Metagenomic pipeline
Usage:
pipeline.py [-d|--inputdir] [-i|-inputfilename] [-o|--outputdir] [-n|--outputfilename] [-p|--phredcutoff 18] [-b|--bwa 1] [-a|--anchor 1] [-r|--derep] [-m|--derepmin 2]
Example:
pipeline.py -d ./input/ -i 142404_0_input -o ./output -n 142405_out -p 18 -b 0 -a 0-r 1 -m 1
pipeline.py --inputdir ./input/ --inputfilename 142404_0_input --outputdir ./output --outputfilename 142405_out --phredcutoff 18 --derep 1 --derepmin 1
-d|--inputdir input directory.
-i|--inputfilename name of input file. Should be a .fastq file. Ex. if the file is named "test.fastq", input "test"
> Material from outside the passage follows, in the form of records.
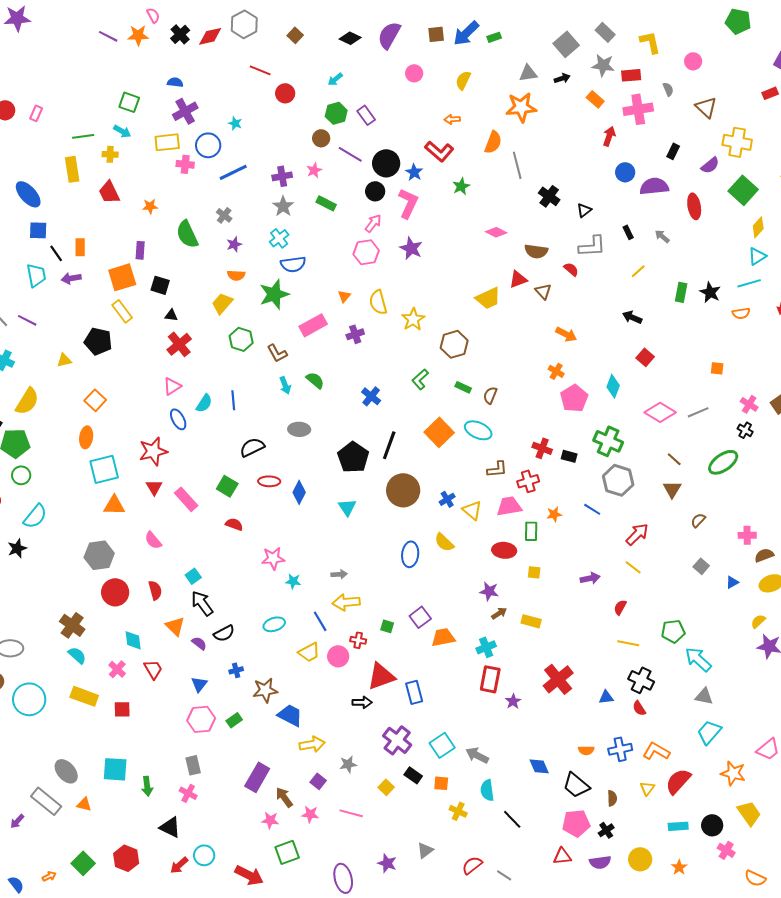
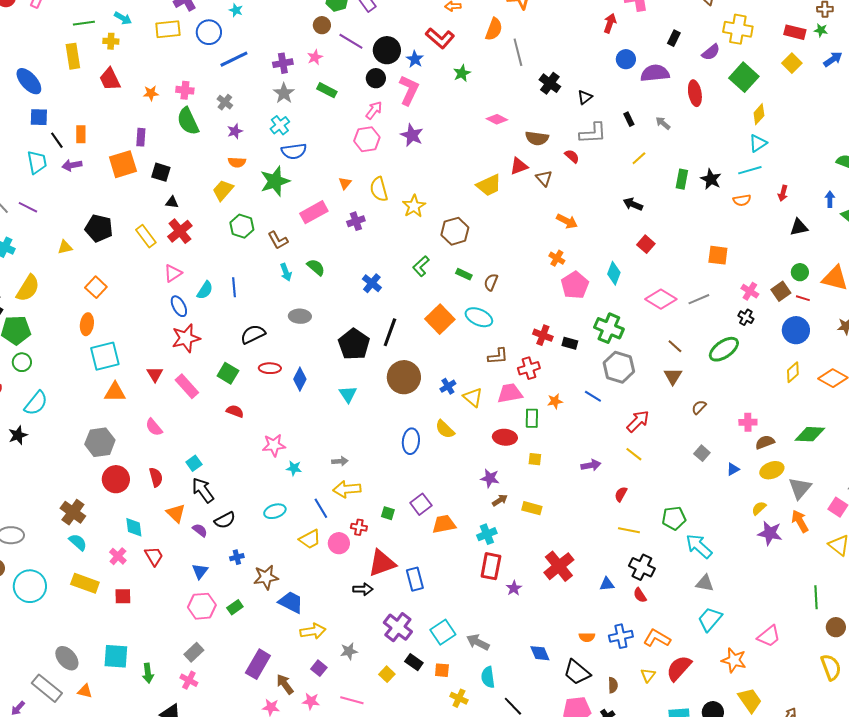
pink cross: (185, 164) -> (185, 90), moved
yellow rectangle: (122, 311) -> (146, 236), moved
orange square: (717, 368) -> (718, 255), size x1.5
red star: (153, 451) -> (186, 338), moved
gray rectangle: (193, 765) -> (194, 652), turned 60

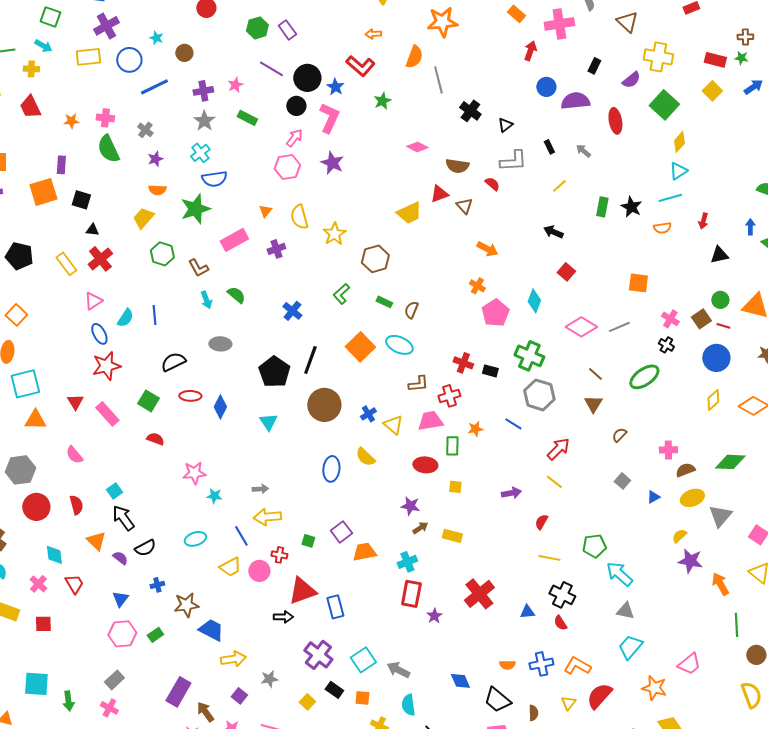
brown circle: (322, 25) -> (184, 53), moved
orange arrow: (800, 521) -> (720, 584), moved

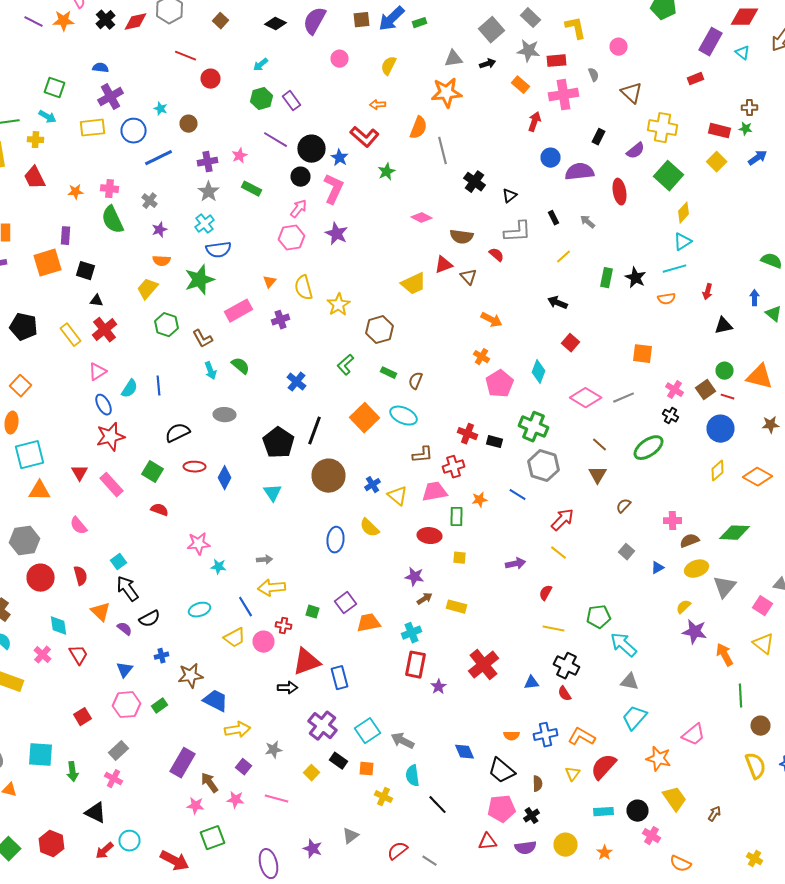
red square: (43, 624) -> (82, 717), moved, turned -30

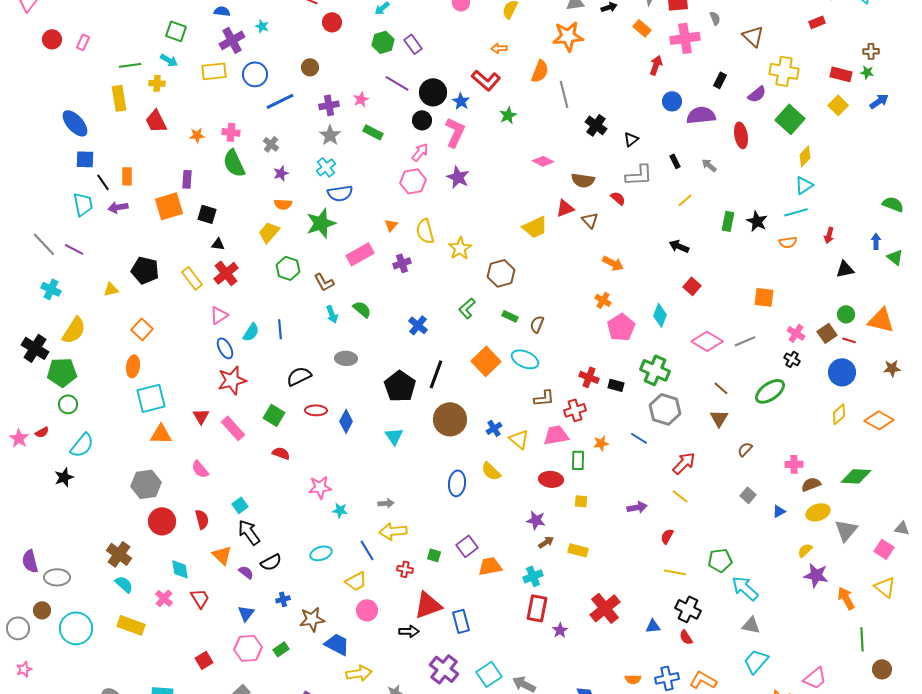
cyan star: (160, 109) -> (262, 26), moved
pink circle: (264, 642) -> (367, 610), moved

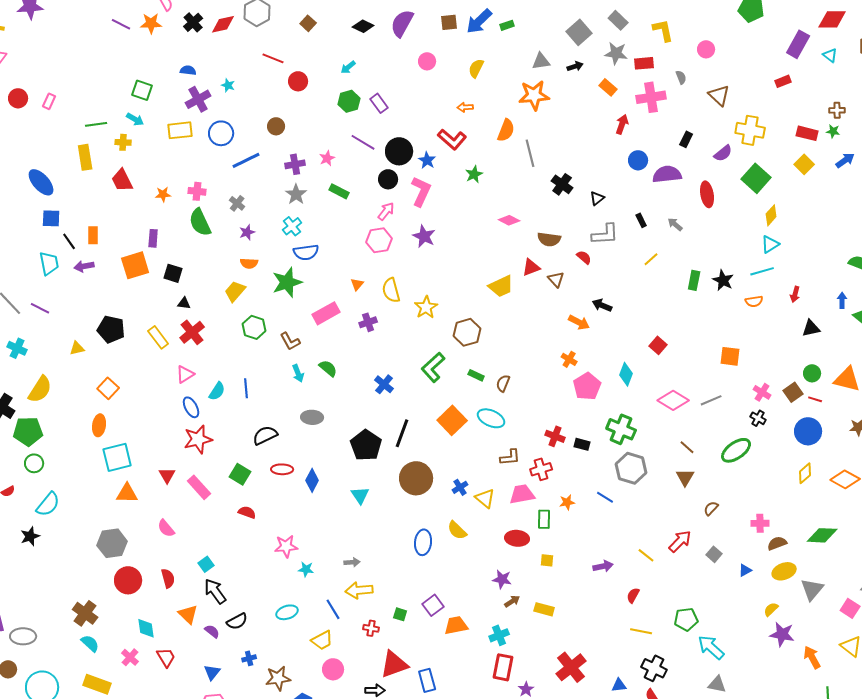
black arrow: (679, 246) -> (602, 305), moved
green L-shape: (467, 308) -> (433, 367), size x1.4
red arrow: (684, 463) -> (680, 541), moved

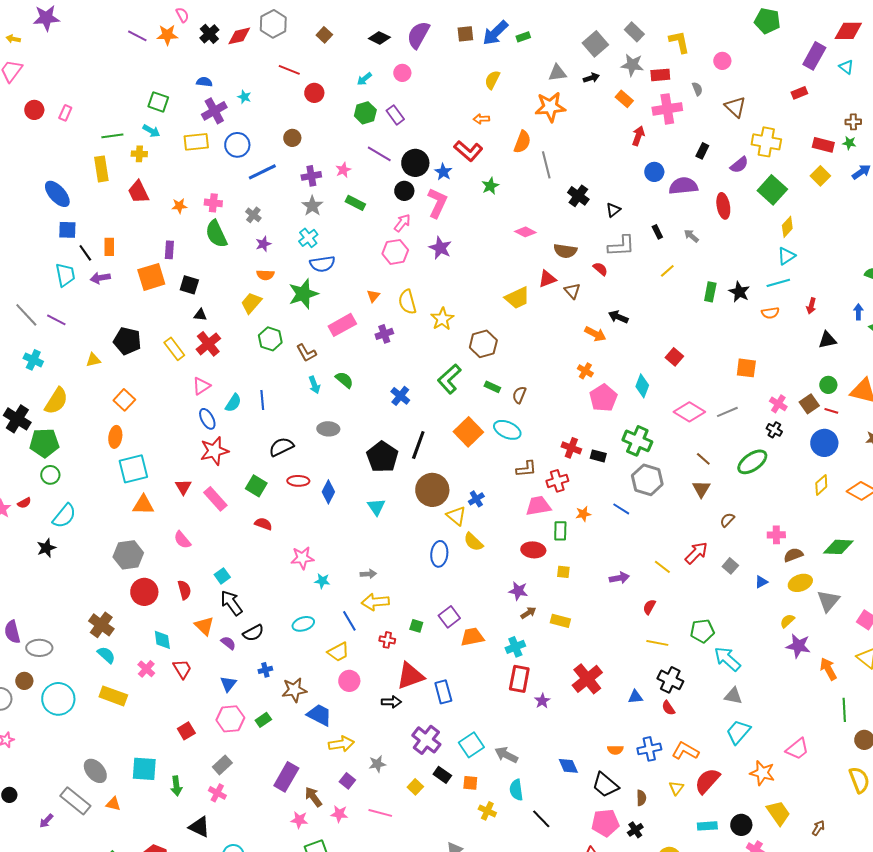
pink circle: (427, 61) -> (402, 73), moved
yellow triangle: (485, 498) -> (456, 516), moved

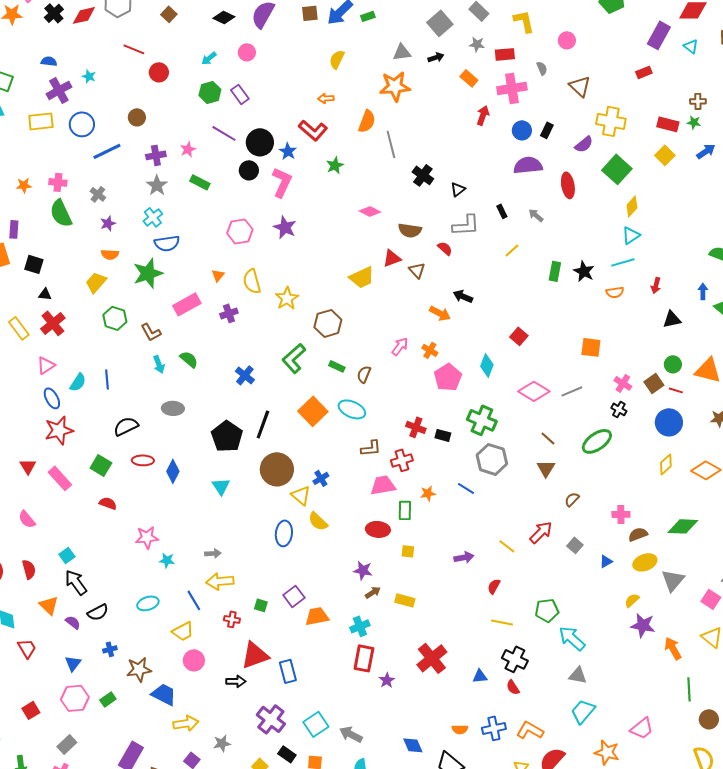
gray star: (632, 65) -> (477, 44), size x0.7
blue circle: (654, 172) -> (522, 130), moved
pink arrow: (402, 223) -> (400, 346), moved

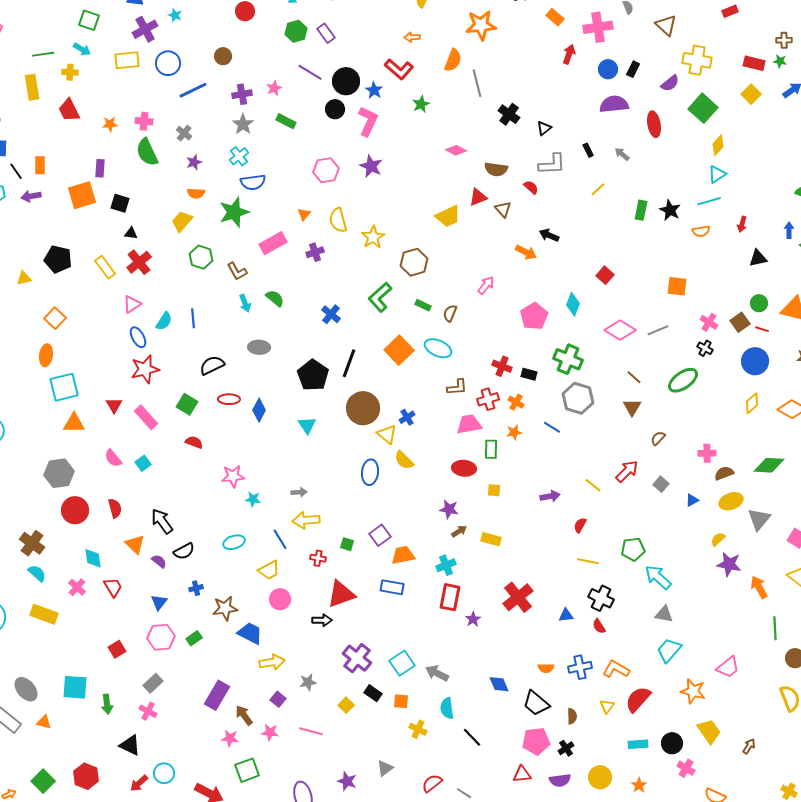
orange cross: (430, 350) -> (516, 402), moved
cyan square: (67, 555) -> (143, 463), moved
blue rectangle: (288, 671) -> (392, 587), moved, turned -65

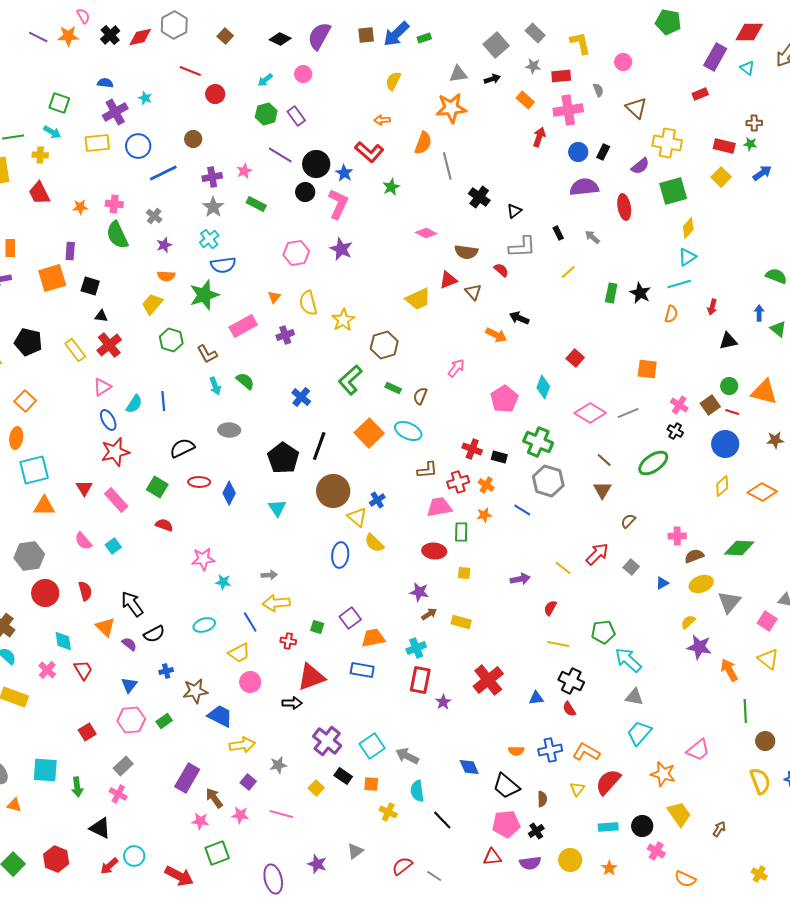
green square: (703, 108) -> (673, 191), turned 32
orange semicircle: (701, 231) -> (671, 314), turned -66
-o|--outputdir output directory.
-n|--outputfilename base name of all output files.
-p|--phredcutoff (used in SolexaQA++ dynamictrim) Phred quality score (between 0 and 41) at which base-calling error is considered too high
-b|--bwa (used in SolexaQA++ dynamictrim) use BWA trimming algorithm (1 for true/0 for false)
-a|--anchor (used in SolexaQA++ dynamictrim) Reads will only be trimmed from the 3' end (1 for true/0 for false)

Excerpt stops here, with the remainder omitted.